### WHAT IS EXPECTED
Extract the text of each entry below exactly, leaving every image behind.

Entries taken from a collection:
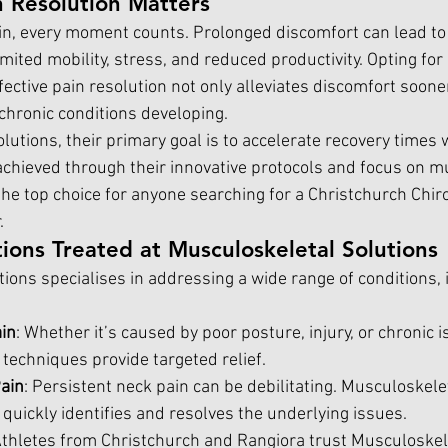
 Resolution Matters
n, every moment counts. Prolonged discomfort can lead to 
mited mobility, stress, and reduced productivity. Opting for a
ffective pain resolution not only alleviates discomfort soone
 chronic conditions developing.
utions, their primary goal is to accelerate recovery times w
s achieved through their innovative protocols and focus on m
he top choice for anyone searching for a Christchurch Chiro
.
ons Treated at Musculoskeletal Solutions
ions specialises in addressing a wide range of conditions, 
in
: Whether it’s caused by poor posture, injury, or chronic i
 techniques provide targeted relief.
ain
: Persistent neck pain can be debilitating. Musculoskelet
quickly identifies and resolves the underlying issues.
Athletes from Christchurch and Rangiora trust Musculoskel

### EXPECTED ANSWER
 Resolution Matters
n, every moment counts. Prolonged discomfort can lead to 
mited mobility, stress, and reduced productivity. Opting for a
ffective pain resolution not only alleviates discomfort soone
 chronic conditions developing.
utions, their primary goal is to accelerate recovery times w
s achieved through their innovative protocols and focus on m
he top choice for anyone searching for a Christchurch Chiro
.
ons Treated at Musculoskeletal Solutions
ions specialises in addressing a wide range of conditions, 
in
: Whether it’s caused by poor posture, injury, or chronic i
 techniques provide targeted relief.
ain
: Persistent neck pain can be debilitating. Musculoskelet
quickly identifies and resolves the underlying issues.
Athletes from Christchurch and Rangiora trust Musculoskel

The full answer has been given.